The European Space Agency (ESA) has confirmed a cybersecurity breach involving servers located outside its corporate network. This confirmation comes following threat actor claim that they had compromised ESA systems and stolen a large volume of internal data. While ESA maintains that only unclassified information was affected.
In an official statement shared on social media, the European Space Agency said it is aware of the cybersecurity issue and has already launched a forensic security investigation, which remains ongoing. According to ESA, preliminary findings indicate that only a very small number of external servers were impacted.
“These servers support unclassified collaborative engineering activities within the scientific community,” ESA stated, emphasizing that the affected infrastructure does not belong to its internal corporate network.
The agency added that containment measures have been implemented to secure potentially affected devices and that all relevant stakeholders have been informed.
ESA said it will provide further updates as additional details become available.
Threat Actor Claims Data Theft
The confirmation follows claims posted on BreachForums and DarkForums, where a hacker using the alias “888” alleges responsibility for the cybersecurity breach. According to the posts, the attack occurred on December 18, 2025, and resulted in the full exfiltration of internal ESA development assets.

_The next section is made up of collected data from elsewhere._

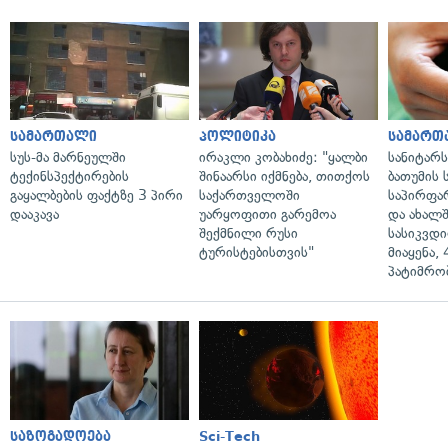
სამართალი
პოლიტიკა
სამართ
სუს-მა მარნეულში
ირაკლი კობახიძე: "ყალბი
სანიტარ
ტექინსპექტირების
შინაარსი იქმნება, თითქოს
ბათუმის
გაყალბების ფაქტზე 3 პირი
საქართველოში
საპირფა
დააკავა
უარყოფითი გარემოა
და ახალ
შექმნილი რუსი
სასიკვდი
ტურისტებისთვის"
მიაყენა,
პატიმრობ
საზოგადოება
Sci-Tech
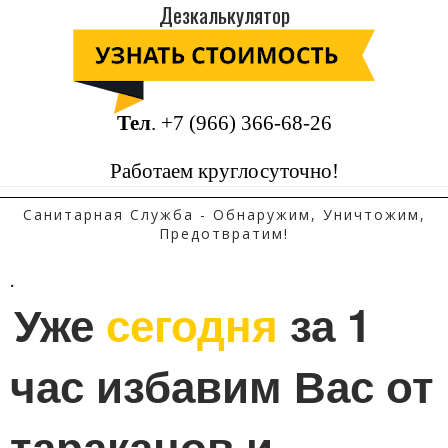
Дезкалькулятор
Тел
.
+7 (966) 366-68-26
Работаем круглосуточно!
Санитарная Служба - Обнаружим, Уничтожим,
Предотвратим!
.
Уже 
сегодня
 за 1 
час избавим Вас от 
тараканов и 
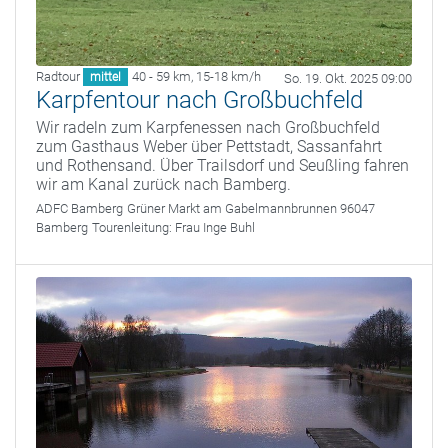
Radtour
40 - 59 km
,
15-18 km/h
mittel
So. 19. Okt. 2025 09:00
Karpfentour nach Großbuchfeld
Wir radeln zum Karpfenessen nach Großbuchfeld
zum Gasthaus Weber über Pettstadt, Sassanfahrt
und Rothensand. Über Trailsdorf und Seußling fahren
wir am Kanal zurück nach Bamberg.
ADFC Bamberg
Grüner Markt am Gabelmannbrunnen 96047
Bamberg
Tourenleitung:
Frau Inge Buhl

The threat actor claims to have stolen over 200 GB of data, including private Bitbucket repositories, source code, CI/CD pipelines, API tokens, access tokens, configuration files, Terraform files, SQL files, confidential documents, and hardcoded credentials.
“I’ve been connecting to some of their services for about a week now and have stolen over 200GB of data, including dumping all their private Bitbucket repositories,” the actor wrote in one forum post.
The stolen data is reportedly being offered as a one-time sale, with payment requested exclusively in Monero (XMR), a cryptocurrency commonly associated with underground cybercrime marketplaces.
ESA has not verified the authenticity or scope of the claims made by the threat actor.
So far, ESA has not disclosed which specific external servers were compromised or whether any credentials or development assets referenced by the threat actor were confirmed to be exposed.
Founded 50 years ago and headquartered in Paris, the European Space Agency is an intergovernmental organization that coordinates space activities across 23 member states.
Given ESA’s role in space exploration, satellite systems, and scientific research, cybersecurity incidents involving the agency carry heightened strategic and reputational significance.
Previous European Space Agency Cybersecurity Incidents
This is not the first cybersecurity breach involving ESA in recent years. In December 2024, the agency’s official web shop was compromised after attackers injected malicious JavaScript code designed to steal customer information and payment card data during checkout.
That incident raised concerns around third-party systems and external-facing infrastructure, an issue that appears relevant again in the current breach involving non-corporate servers.
What Happens Next
While ESA insists the compromised systems hosted only unclassified data, the ongoing forensic investigation will be critical in determining the true scope and impact of the breach. As threat actors continue to publish claims on hacking forums, the incident highlights the growing cybersecurity risks facing large scientific and governmental organizations that rely heavily on collaborative and distributed digital environments.
ESA has said further updates will be shared once more information becomes available.